After her driver brought her home, Sanderalee changed into her running clothes and set out toward Columbus Circle.
“It was really cold and windy up there. I had my blue angora scarf wrapped around my face. It’s hard to breathe when it’s that cold. The place was deserted. The junkies and dealers were probably down in the subways somewhere. So I ran up Central Park West, as far as ... wait ... up to ... Sixty-fourth Street, and it was so cold that I turned around and headed back to the Circle. Then I slipped on a hunk of ice and turned my ankle. There, at Columbus Circle. Twisted it, it really hurt, because it was so cold. God, even my hands ached when I tried to massage it. And then ... wait a minute, this gets mixed up. Was I at the Jog-gon-Inn? In a booth and he came up to me, this man, a runner, dressed in navy running clothes, and he said he’d seen me twist my ankle at the Circle.”
Her voice was puzzled and she was trying very hard to put events into order. Concussion is a strange thing: it disturbs time-sequence memory. She was aware of something’s being wrong; after a long pause, she caught her error.

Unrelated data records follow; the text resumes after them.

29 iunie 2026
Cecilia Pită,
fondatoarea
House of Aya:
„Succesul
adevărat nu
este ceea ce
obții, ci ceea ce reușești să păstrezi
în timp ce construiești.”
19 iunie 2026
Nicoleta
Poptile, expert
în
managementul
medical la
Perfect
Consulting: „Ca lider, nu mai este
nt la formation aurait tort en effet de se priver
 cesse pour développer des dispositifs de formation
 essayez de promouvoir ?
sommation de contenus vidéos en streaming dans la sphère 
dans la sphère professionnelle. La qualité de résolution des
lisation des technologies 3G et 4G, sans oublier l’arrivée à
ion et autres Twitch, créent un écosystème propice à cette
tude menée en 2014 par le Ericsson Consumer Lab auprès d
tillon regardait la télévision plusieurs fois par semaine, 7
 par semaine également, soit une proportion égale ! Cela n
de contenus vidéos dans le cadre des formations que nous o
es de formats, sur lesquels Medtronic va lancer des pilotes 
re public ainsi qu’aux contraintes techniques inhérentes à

“No. That must have been another time. Someone else. The Jog-gon-Inn is closed on Tuesday nights. I was on the bench at Columbus Circle, bent over, rubbing my ankle and he came over. He said that he’d cut through the transverse at Seventy-second and saw me turn back at Sixty-fourth Street and had been behind me all the time. Saw me slip and twist my foot. He told me to show him my ankle.
“He said he was a doctor and knew about these things. And then ...”

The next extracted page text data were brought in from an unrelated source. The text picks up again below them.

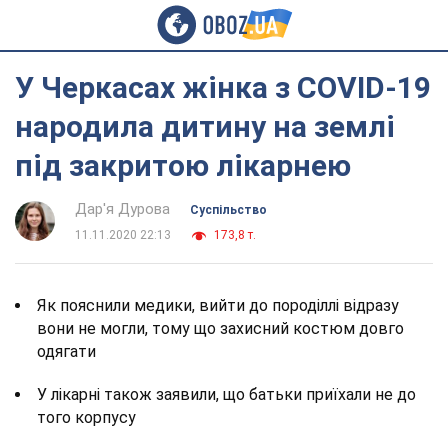
У Черкасах жінка з COVID-19
народила дитину на землі
під закритою лікарнею
Дар'я Дурова
Суспільство
11.11.2020 22:13
173,8 т.
Як пояснили медики, вийти до породіллі відразу
вони не могли, тому що захисний костюм довго
одягати
У лікарні також заявили, що батьки приїхали не до
того корпусу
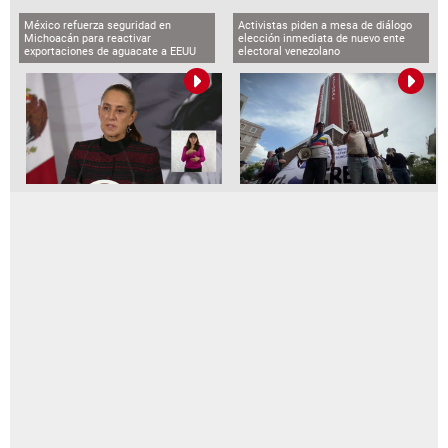
México refuerza seguridad en
Activistas piden a mesa de diálogo
Michoacán para reactivar
elección inmediata de nuevo ente
exportaciones de aguacate a EEUU
electoral venezolano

She stopped speaking. Lucy’s voice, soft, encouraging, urged her on.
Sanderalee spoke faster now; tension was growing in her voice, as she remembered what she didn’t want to remember. The strain came through.
“We went up to my apartment because he said he was a doctor and knew about these things. I mean, what the hell? He seemed okay, you know? What was the difference, if he was or wasn’t ... so anyway, we went back to my apartment.” She faltered again. “This is very hard for me, Lucy. This is. Pain. You see, it intensifies the pain. Right through all the dope they’ve given me, when I think about going back to my apartment, with him, I can see it all again, it all comes back over me, I ... it’s hard. Too hard.”

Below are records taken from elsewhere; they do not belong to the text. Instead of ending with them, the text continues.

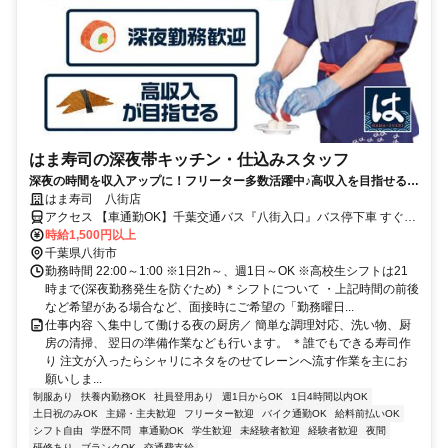
はま寿司の深夜帯キッチン・仕込みスタッフ
深夜の時間を収入アップに！フリーター多数活躍中♪高収入を目指せる環
境です！
はま寿司 八街店
アクセス 【車通勤OK】千葉交通バス『八街入口』バス停下車 すぐそ
ば
時給1,500円以上
千葉県八街市
勤務時間 22:00～1:00 ※1日2h～、週1日～OK ※高校生シフトは21
時まで(深夜勤務発生を防ぐため) ＊シフトについて ・上記時間の前後
など希望がある場合など、面接時にご希望の「勤務曜日...
仕事内容 ＼集中して働ける夜の厨房／ 簡単な調理対応、洗い物、厨
房の清掃、 翌日の準備作業なども行います。 ＊誰でもできる寿司作
り 注文が入ったらシャリにネタをのせてレーンへ流す作業を主にお
願いしま...
制服あり
扶養内勤務OK
社員登用あり
週1日からOK
1日4時間以内OK
土日祝のみOK
主婦・主夫歓迎
フリーター歓迎
バイク通勤OK
給料前払いOK
シフト自由
学歴不問
車通勤OK
学生歓迎
未経験者歓迎
経験者歓迎
夜間
研修あり
ブランクOK
交通費支給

Lucy stayed completely away from Sanderalee’s growing panic. She led her carefully through the sequence as she remembered its happening. He had rubbed her ankle, manipulated it gently; the pain actually subsided. He really seemed to know what he was doing. She went to the bar to prepare something cold to drink; running makes you thirsty. Some Perrier. The lime. Some cheese. Her back was to him. She was talking to him, about what he wanted to drink, about how cold it was, about how wonderful her ankle felt. And when she turned to face him, she realized he hadn’t said another word to her, after adjusting her ankle. The silence was a little frightening.
“He kept looking at me. So strangely. It was so ... awful. Oh my God, Lucy, then he said something, so peculiar. It was awful. Wait. It’s something very important, terrible but I can’t quite ... it’s there but I ...”
Her voice was suddenly very calm. Eerie. Coming from somewhere other than her own throat. It was a stranger’s voice, flat and remote. It was almost an imitation.
“He said:
‘This is not my fault. I have no control over it. I really am sorry, but it has nothing to do with me.’ ”
There was dead silence now. Sanderalee was right. It was peculiar. It was awful. It was important. And it was very, very terrible.
The rest of her narrative was about as cruel a collection of horrors as I’ve heard in many years of listening to and acting upon horrors.
Her memory drifted, became vague and confused and then, suddenly, she recited with the needle-sharp clarity peculiar to victims of a sudden, unanticipated, vicious physical attack.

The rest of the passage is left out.